Home News Terror case call for Schily to testify

Terror case call for Schily to testify

Published on 09/01/2004

9 January 2004

HAMBURG – A lawyer representing Americans killed in the 11 September 2001 attacks demanded Friday that German Interior Minister Otto Schily be summoned to testify on why information was being withheld from the court.

The prosecution, assisted by lawyers for the Americans, is on the brink of defeat in efforts to convict Abdel-Ghani Mzoudi, 31, a Moroccan student living in Hamburg, as a plotter. Mzoudi has been released from custody and attends court hearings voluntarily.

The court says hearsay evidence originating from a self-confessed plotter, Ramzi bin al-Shibh, indicates Mzoudi was not in the plot.

Attorney Klaus Schulz told the court the only way to find out more about bin al-Shibh’s statement to US interrogators was to call in Germany’s top security official, Schily, who oversees the federal police.

Under questioning, Schily would surely reveal more information about the US interrogation.

Presiding judge Klaus Ruehle expressed annoyance at the application, issued when the court was expecting Schulz to give a speech summing up his view of the evidence before the verdict.

“Mr Schulz, we want to finish this case up,” Ruehle said. “You know that the government estimates it would be deleterious to the good of this country to relay any further information about bin al-Shibh. There is no sign that this attitude has changed.”

Ruehle and other judges retired to consider the application. Under German procedure, only the bench can summon a witness to court.

The German government says the bin al-Shibh notes are classified as secret because that was the proviso under which the United States passed them over to the German authorities. German law requires police to furnish all evidence, pro and con, to the courts.
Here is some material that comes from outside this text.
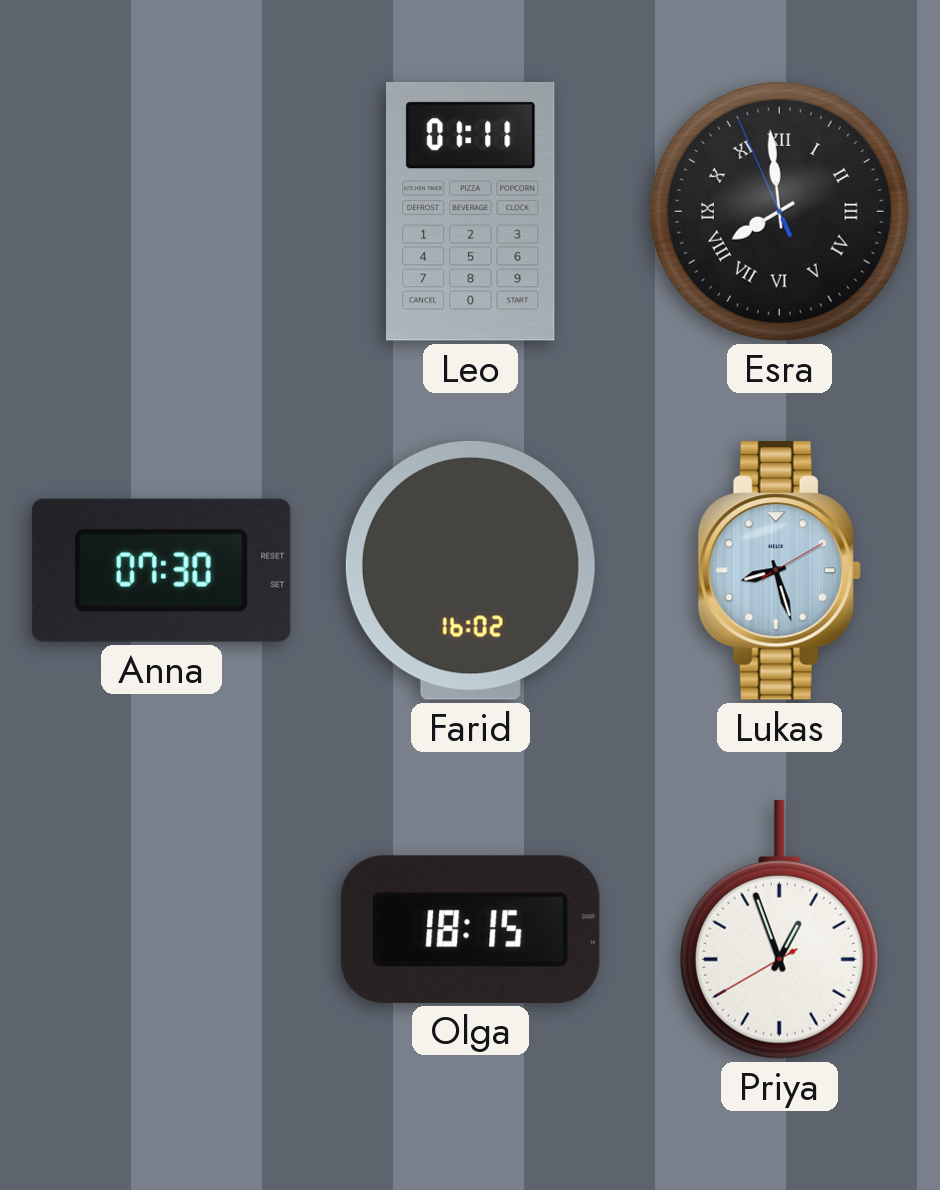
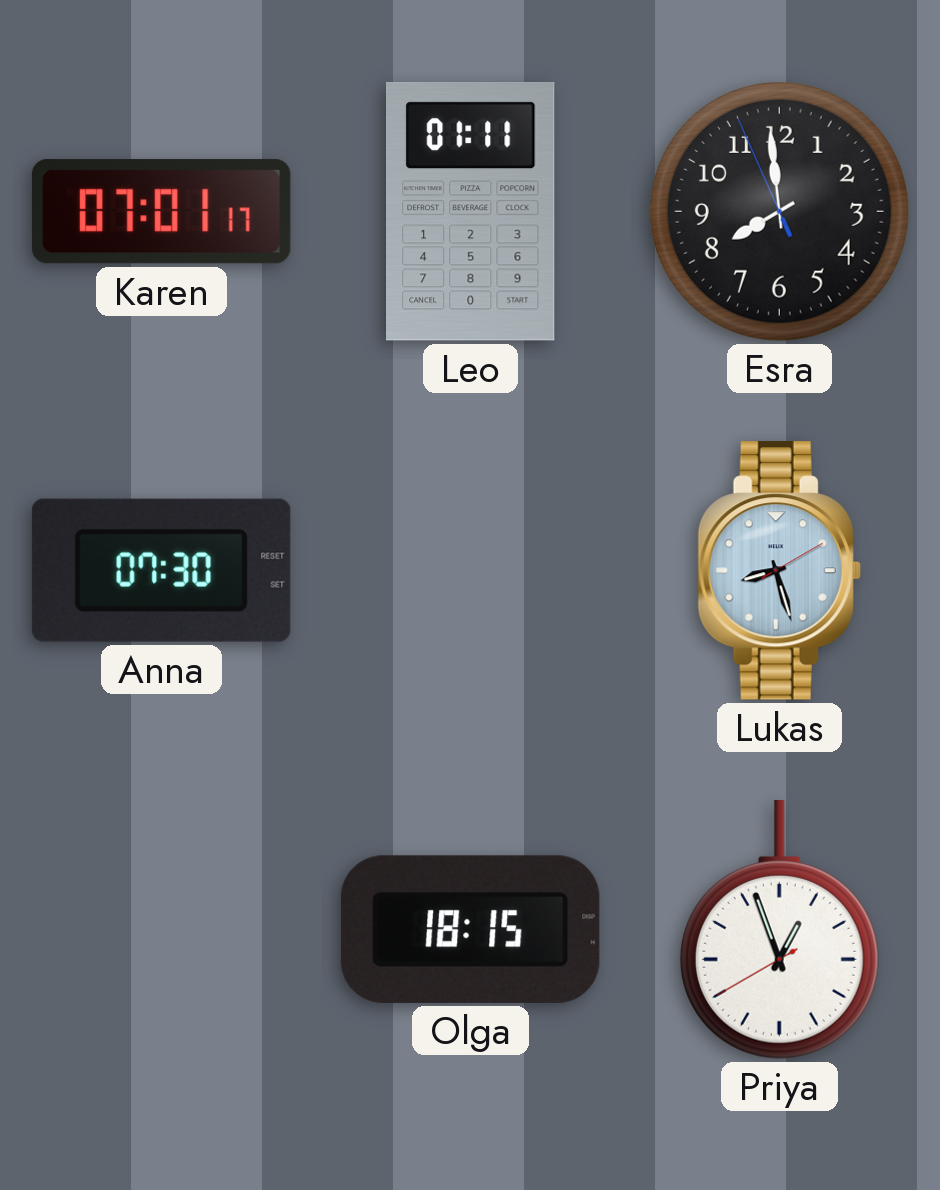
Karen: none -> 07:01
Esra numerals: Roman -> Arabic
Farid: 16:02 -> none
As a compromise, federal police drafted a vague summary of the content which did not identify bin al-Shibh by name, but Ruehle said 11 December it was obvious that bin al-Shibh was the source.

The judges said the statement undermined the state’s case. Prosecution lawyers have argued that bin al-Shibh lied to protect an old friend, but judges have paid little attention to that argument.

Schily reportedly met with US Attorney-General John Ashcroft in Washington to vainly seek US consent for publication of the notes.